I posted a little about this before here.

My work on Odd Jacobi structures on supermanifolds and how to construct non skewsymmetric Poisson-like brackets from them has now been published in the Journal of Mathematics.

Odd Jacobi Manifold and Loday-Poisson brackets, Journal of Mathematics Volume 2014 (2014), Article ID 630749, 10 pages

I will be giving a talk at the Geometry Seminar of the Institute of Mathematics at Gdansk University on the 19th March.

Title: On the higher order tangent bundles of a supermanifold.

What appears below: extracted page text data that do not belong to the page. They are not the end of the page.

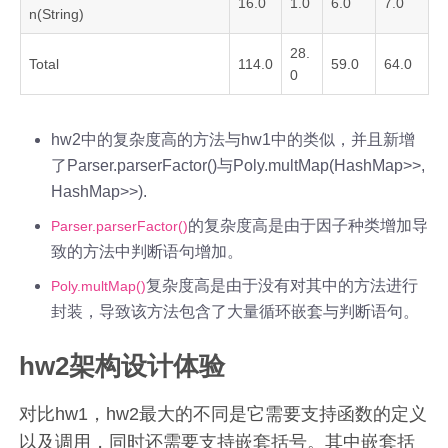
16.0
1.0
6.0
7.0
n(String)
28.
Total
114.0
59.0
64.0
0
hw2中的复杂度高的方法与hw1中的类似，并且新增
了Parser.parserFactor()与Poly.multMap(HashMap>>,
HashMap>>).
的复杂度高是由于因子种类增加导
Parser.parserFactor()
致的方法中判断语句增加。
复杂度高是由于没有对其中的方法进行
Poly.multMap()
封装，导致该方法包含了大量循环嵌套与判断语句。
hw2架构设计体验
对比hw1，hw2最大的不同是它需要支持函数的定义
以及调用，同时还需要支持嵌套括号。其中嵌套括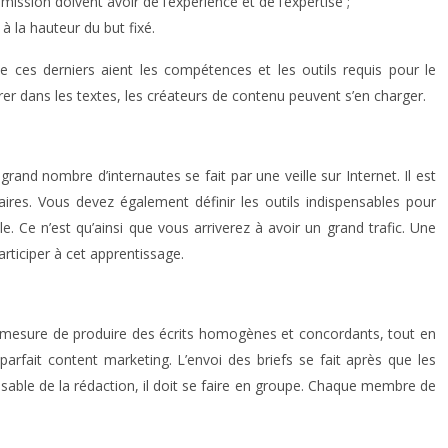
mission doivent avoir de l’expérience et de l’expertise ;
 à la hauteur du but fixé.
que ces derniers aient les compétences et les outils requis pour le
rer dans les textes, les créateurs de contenu peuvent s’en charger.
rand nombre d’internautes se fait par une veille sur Internet. Il est
res. Vous devez également définir les outils indispensables pour
e. Ce n’est qu’ainsi que vous arriverez à avoir un grand trafic. Une
articiper à cet apprentissage.
 en mesure de produire des écrits homogènes et concordants, tout en
arfait content marketing. L’envoi des briefs se fait après que les
nsable de la rédaction, il doit se faire en groupe. Chaque membre de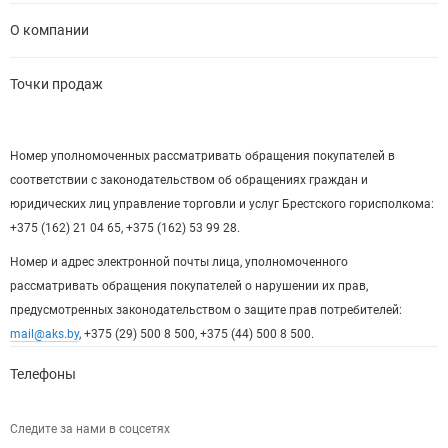
О компании
Точки продаж
Номер уполномоченных рассматривать обращения покупателей в
соответствии с законодательством об обращениях граждан и
юридических лиц управление торговли и услуг Брестского горисполкома:
+375 (162) 21 04 65, +375 (162) 53 99 28.
Номер и адрес электронной почты лица, уполномоченного
рассматривать обращения покупателей о нарушении их прав,
предусмотренных законодательством о защите прав потребителей:
mail@aks.by
, +375 (29) 500 8 500, +375 (44) 500 8 500.
Телефоны
Следите за нами в соцсетях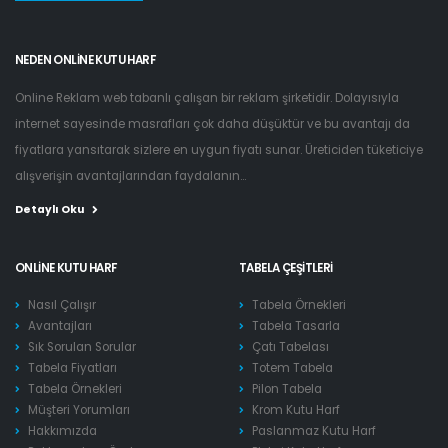
NEDEN ONLINE KUTU HARF
Online Reklam web tabanlı çalışan bir reklam şirketidir. Dolayısıyla
internet sayesinde masrafları çok daha düşüktür ve bu avantajı da
fiyatlara yansıtarak sizlere en uygun fiyatı sunar. Üreticiden tüketiciye
alışverişin avantajlarından faydalanın...
Detaylı Oku
ONLINE KUTU HARF
TABELA ÇEŞITLERI
Nasıl Çalışır
Tabela Örnekleri
Avantajları
Tabela Tasarla
Sık Sorulan Sorular
Çatı Tabelası
Tabela Fiyatları
Totem Tabela
Tabela Örnekleri
Pilon Tabela
Müşteri Yorumları
Krom Kutu Harf
Hakkımızda
Paslanmaz Kutu Harf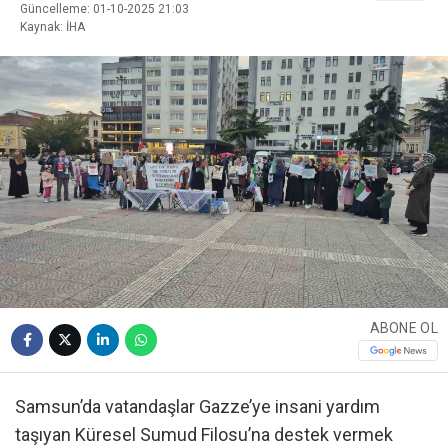
Güncelleme: 01-10-2025 21:03
Kaynak: İHA
ABONE OL
Samsun’da vatandaşlar Gazze’ye insani yardım
taşıyan Küresel Sumud Filosu’na destek vermek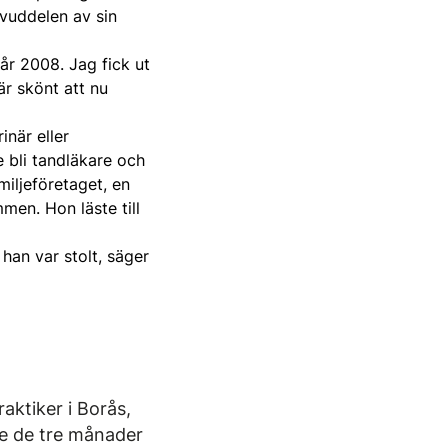
uvuddelen av sin
år 2008. Jag fick ut
är skönt att nu
inär eller
e bli tandläkare och
miljeföretaget, en
mmen. Hon läste till
 han var stolt, säger
aktiker i Borås,
ade de tre månader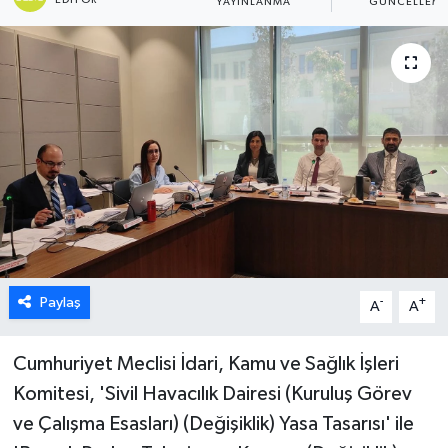
YAYINLANMA
GÜNCELLEM
ESENTEPE
GAZİMAĞUSA
GİRNE
GÜNDEM
GÜNEY KIBRIS
İÇ HABERLER
Paylaş
-
+
A
A
KÜLTÜR SANAT
Cumhuriyet Meclisi İdari, Kamu ve Sağlık İşleri
Komitesi,
'Sivil Havacılık Dairesi (Kuruluş Görev
LAPTA
ve Çalışma Esasları) (Değişiklik) Yasa Tasarısı' ile
LEFKOŞA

Abstract: In this talk I will introduce the notion of a supermanifold as a “manifold” with both commuting and anticommuting coordinates. After that I will discuss the notion of a curve on a supermanifold and how to construct their jets, this will lead to a kinematic definition of the higher order tangent bundles of a supermanifold. However, to formulate this properly we are lead to more abstract ideas that have their roots in algebraic geometry and in particular notion of internal Homs objects. I will not assume the audience to be experts in the theory of supermanifolds nor jets, only that they have some basic knowledge of standard differential geometry.

Link
Geometry Seminar Gdansk

I will be giving a talk at the Geometry and Differential Equations Seminar at IMPAN (Warsaw) on Wednesday 26th February 2014. The title is “A first look at N-manifolds”.

Abstract
In this talk I will introduce the concept of an N-manifold as refinement of the notion of a supermanifold in which the structure sheaf carries an additional grading, called weight, that takes values in the natural numbers. I will provide several motivating examples which largely come for the theory of jets, before discussing some generalities.

Link
Geometry and Differential Equations Seminar

I placed a preprint on the arXiv entitled “On curves and jets of curves and on supermanifolds” [1]. The abstract can be found below

Abstract
In this note we examine a natural concept of a curve on a supermanifold and the subsequent notion of the jet of a curve. We then tackle the question of geometrically defining the higher order tangent bundles of a supermanifold. Finally we make a quick comparison with the notion of a curve presented here are other common notions found in the literature.

Quick overview
The k-th order tangent bundle on a classical manifold can be defined as equivalence classes of curves at the points of the manifold that agree up to velocity, acceleration, rate of change of acceleration on so on up to k-th order. The tangent bundle which is much more widely known, is the “1st order tangent bundle”. These higher order tangent bundles have found applications in higher derivative Lagrangian mechanics for example and appear in the work of Grabowski & Rotkiewicz [2].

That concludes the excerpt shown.